The only thing that makes this not completely straightforward is dealing with conditions where the hardware device cannot handle the playback parameters exactly. In this situation, we would have presumably been using the feature where audio buffers are not resampled at all in the audio graph, and so missed their chance to get resampled, and we find out too late that we do in fact need to resample because the audio device supports up to 96,000 and the audio file is 192,000.

This could be potentially solved with adding a core feature where instead of specifying only a single playback format, or specifying that you don't care what playback format it has, you could specify a set of rules to apply. So you encode your hardware device's capabilities into a set of rules and the core libgroove audio graph uses that to figure out whether it needs to do any resampling or not. (hopefully not, except in the case where the hardware device can't handle it).

We're coding the new Volumio as a Node.js application, and would probably hook to libgroove through node-groove. When I call groove.createPlayer(), does this create an instance of libgrooveplayer?

If so, it would be great to allow for adjustable output format. I'm not sure yet what that entails, but plan on familiarizing myself with the libgroove code this week. We could definitely put something in Volumio to enumerate the capabilities of the sound card the user has selected to play through.

andrewrk commented 9 years ago

We're coding the new Volumio as a Node.js application, and would probably hook to libgroove through node-groove. When I call groove.createPlayer(), does this create an instance of libgrooveplayer?

Yes, that's right.

So I think I understand the use case well enough and I'll see what I can do to get libgroove up to spec on this over the next month.

ning-yu commented 9 years ago

Hey Andrew, we just made Volumio2 repo public. The code currently uses MPD as the local file player, but let me know when we can start testing out Libgroove for high res files!

andrewrk commented 9 years ago

Will do. Thanks for the link.

andrewrk commented 9 years ago

How does volumio want to handle channel layouts? Example:

andrewrk commented 9 years ago

One more question: do you have a way of testing if bit perfect playback is working? Eventually I'd like to replace the SDL dependency on audio playback with my own code, but for now it would be nice to double check that SDL is not doing any resampling, channel mapping, or sample format conversion.

ning-yu commented 9 years ago

How does volumio want to handle channel layouts?

Hmm I imagine different users might want to do it differently. Is there a way to make a general syntax for channel mapping, and make it changeable in a config file?

do you have a way of testing if bit perfect playback is working?
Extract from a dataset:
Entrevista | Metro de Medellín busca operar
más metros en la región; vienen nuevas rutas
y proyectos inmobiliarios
I wish I had a way to do this in hardware. Some of our members report that they have DACs that indicate the format of the audio it is receiving. As far as software determination of audio format, there are a few options. This page reports that you can read the contents of /proc/asound/card0/pcm0p/sub0/hw_params. Volumio 1.X seems to read /proc/asound/card0/stream0 instead. There is also some external software I have not tested, such as alsa-capabilities, which reads the same files, but outputs in a more user friendly display.
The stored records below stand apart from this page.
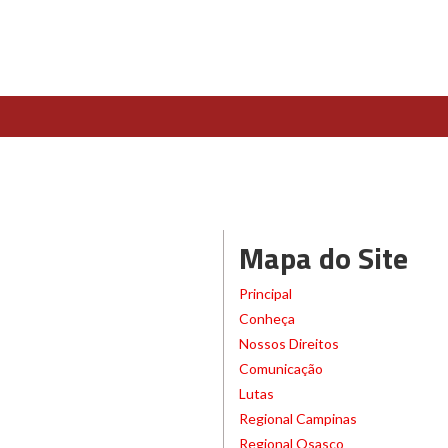
Mapa do Site
Principal
Conheça
Nossos Direitos
Comunicação
Lutas
Regional Campinas
Regional Osasco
As for checking that the output data content is the same as the input, I don't have a good answer at the moment! The best I can think of is to limit the number of things in the audio pipeline (such as using only ALSA), and making sure it is configured not to resample.
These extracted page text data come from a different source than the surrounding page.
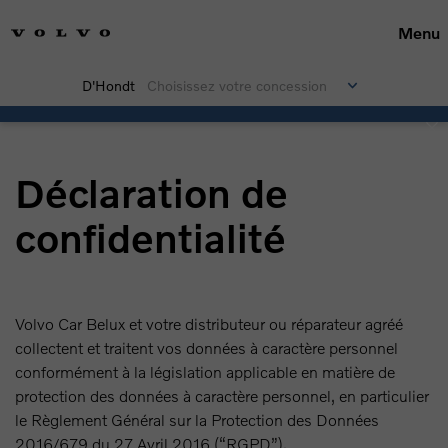
Menu
D'Hondt
Choisissez votre concession
Déclaration de
confidentialité
Volvo Car Belux et votre distributeur ou réparateur agréé
collectent et traitent vos données à caractère personnel
conformément à la législation applicable en matière de
protection des données à caractère personnel, en particulier
le Règlement Général sur la Protection des Données
2016/679 du 27 Avril 2016 (“RGPD”).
andrewrk commented 9 years ago

Alright:

Here's how to use the new API. In this commit diff look at example/playlist.js: https://github.com/andrewrk/node-groove/commit/41d39632823b8e002ef469a14d4d1e6ef4f27129#diff-fb02597f5645c7f2a9285e856f76cac9R11

Here's how it works:

The sound device is opened with default parameters. Pristine audio data is streamed from libgroove core. If the audio data does not match the open sound device parameters, then the sound device is closed and then re-opened with the correct parameters. Care is taken to wait for the existing buffered audio data to flush through the device before closing it and re-opening it.

I believe this issue is solved now. Please open fresh issues if you encounter anything else.